The idea of a mandate is that in a country like ours, when a candidate wins an election in truly convincing fashion, the will of the people can’t be denied, and the opposing party should gracefully cede control. If you have a mandate as a president, you can use your bully pulpit to create upward pressure from the plebs on their elected officials and can get more of your agenda through the legislative mine field that is congress.

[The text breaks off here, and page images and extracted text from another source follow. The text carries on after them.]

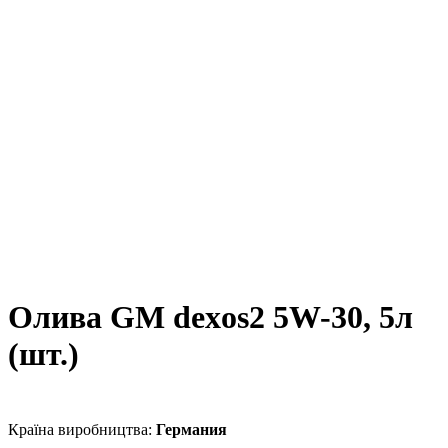
Олива GM dexos2 5W-30, 5л
(шт.)
Германия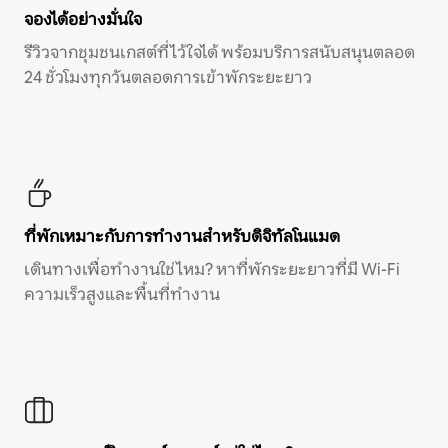
จองได้อย่างมั่นใจ
รีวิวจากชุมชนเกสต์ที่ไว้ใจได้ พร้อมบริการสนับสนุนตลอด
24 ชั่วโมงทุกวันตลอดการเข้าพักระยะยาว
ที่พักเหมาะกับการทำงานสำหรับดิจิทัลโนแมด
เดินทางเพื่อทำงานใช่ไหม? หาที่พักระยะยาวที่มี Wi-Fi
ความเร็วสูงและพื้นที่ทำงาน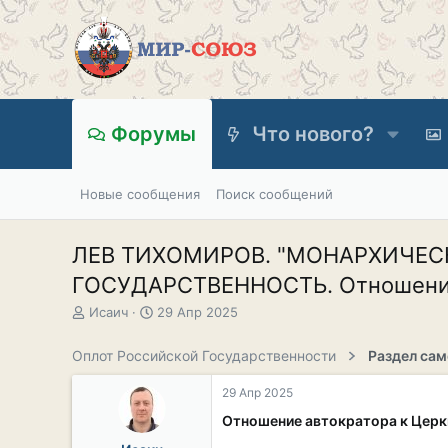
Форумы
Что нового?
Новые сообщения
Поиск сообщений
ЛЕВ ТИХОМИРОВ. "МОНАРХИЧЕСКАЯ
ГОСУДАРСТВЕННОСТЬ. Отношение 
А
Д
Исаич
29 Апр 2025
в
а
т
т
Оплот Российской Государственности
о
а
р
н
29 Апр 2025
т
а
е
ч
Отношение автократора к Церк
м
а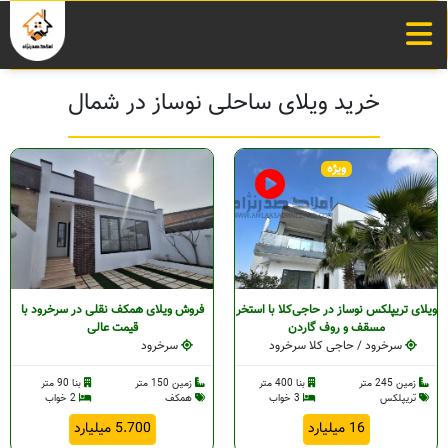
خرید ویلای ساحلی نوساز در شمال
ویژه
ویلای تریپلکس نوساز در حاجی‌کلا با استخر
فروش ویلای همکف نقلی در سرخرود با
مسقف و روف گاردن
قیمت عالی
سرخرود / حاجی کلا سرخرود
سرخرود
زمین 245 متر
بنا 400 متر
زمین 150 متر
بنا 90 متر
تریپلکس
3 خواب
همکف
2 خواب
16 میلیارد
5.700 میلیارد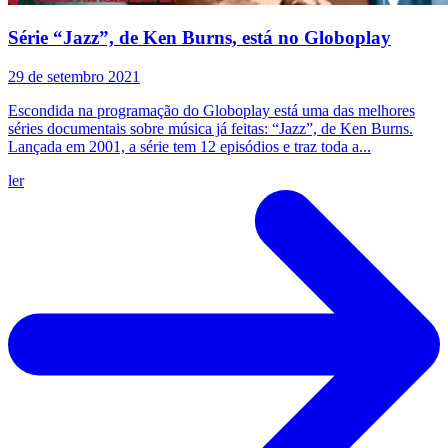
Série “Jazz”, de Ken Burns, está no Globoplay
29 de setembro 2021
Escondida na programação do Globoplay está uma das melhores
séries documentais sobre música já feitas: “Jazz”, de Ken Burns.
Lançada em 2001, a série tem 12 episódios e traz toda a...
ler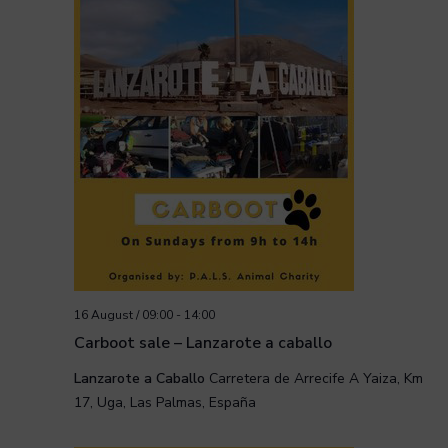
16 August / 09:00
-
14:00
Carboot sale – Lanzarote a caballo
Lanzarote a Caballo
Carretera de Arrecife A Yaiza, Km
17, Uga, Las Palmas, España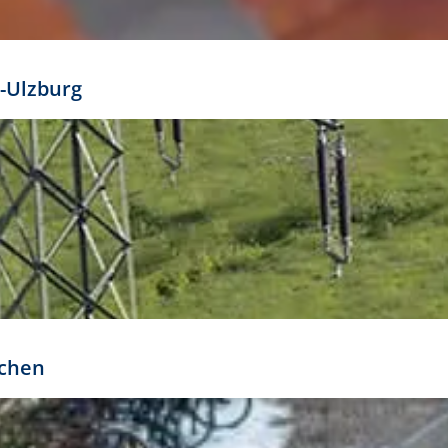
mathöhe. Daraus ergeben sich für gängige Formate
out:
-Ulzburg
r oder kleiner gesetzt werden. Dazu bedarf es jedoch
bteilung.
rchen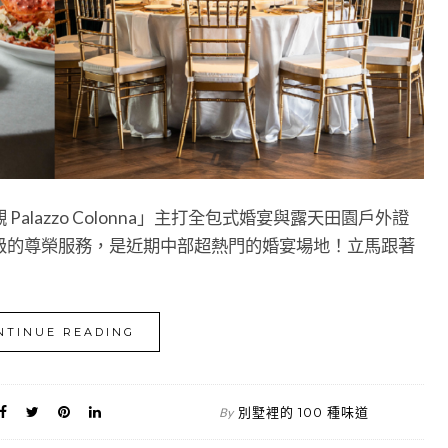
lazzo Colonna」主打全包式婚宴與露天田園戶外證
級的尊榮服務，是近期中部超熱門的婚宴場地！立馬跟著
NTINUE READING
別墅裡的 100 種味道
By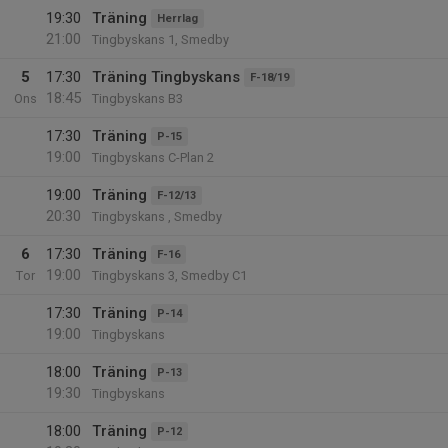
19:30
Träning
Herrlag
21:00
Tingbyskans 1, Smedby
5
17:30
Träning Tingbyskans
F-18/19
18:45
Ons
Tingbyskans B3
17:30
Träning
P-15
19:00
Tingbyskans C-Plan 2
19:00
Träning
F-12/13
20:30
Tingbyskans , Smedby
6
17:30
Träning
F-16
19:00
Tor
Tingbyskans 3, Smedby C1
17:30
Träning
P-14
19:00
Tingbyskans
18:00
Träning
P-13
19:30
Tingbyskans
18:00
Träning
P-12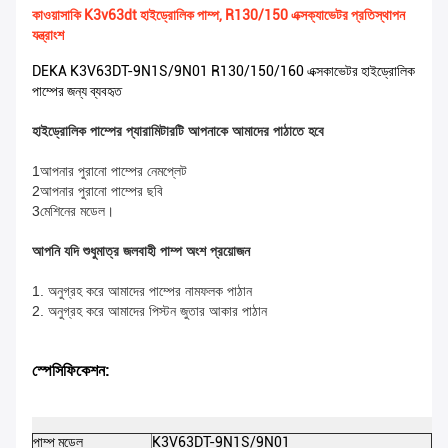
কাওয়াসাকি K3v63dt হাইড্রোলিক পাম্প, R130/150 এক্সক্যাভেটর প্রতিস্থাপন
যন্ত্রাংশ
DEKA K3V63DT-9N1S/9N01 R130/150/160 এক্সকাভেটর হাইড্রোলিক
পাম্পের জন্য ব্যবহৃত
হাইড্রোলিক পাম্পের প্যারামিটারটি আপনাকে আমাদের পাঠাতে হবে
1আপনার পুরানো পাম্পের নেমপ্লেট
2আপনার পুরানো পাম্পের ছবি
3মেশিনের মডেল।
আপনি যদি শুধুমাত্র জলবাহী পাম্প অংশ প্রয়োজন
1. অনুগ্রহ করে আমাদের পাম্পের নামফলক পাঠান
2. অনুগ্রহ করে আমাদের পিস্টন জুতার আকার পাঠান
স্পেসিফিকেশন:
পাম্প মডেল
K3V63DT-9N1S/9N01
DE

Donald Trump has no mandate. He won the election, there can be no doubt about that. But he lost the popular vote by the largest margin a winning president has ever lost it by. The fact is that losing the popular vote but winning the election really is a very rare occurrence, even though the Republicans have absolutely needed the Electoral College for the entire 21st century, not counting 2004 when they wouldn’t have been the incumbent without it. But what that means is that we don’t usually have to focus so much on whether a candidate has a mandate or not, because most of the time the president is the person the most American citizens — not the most amount of territory or land — votes for.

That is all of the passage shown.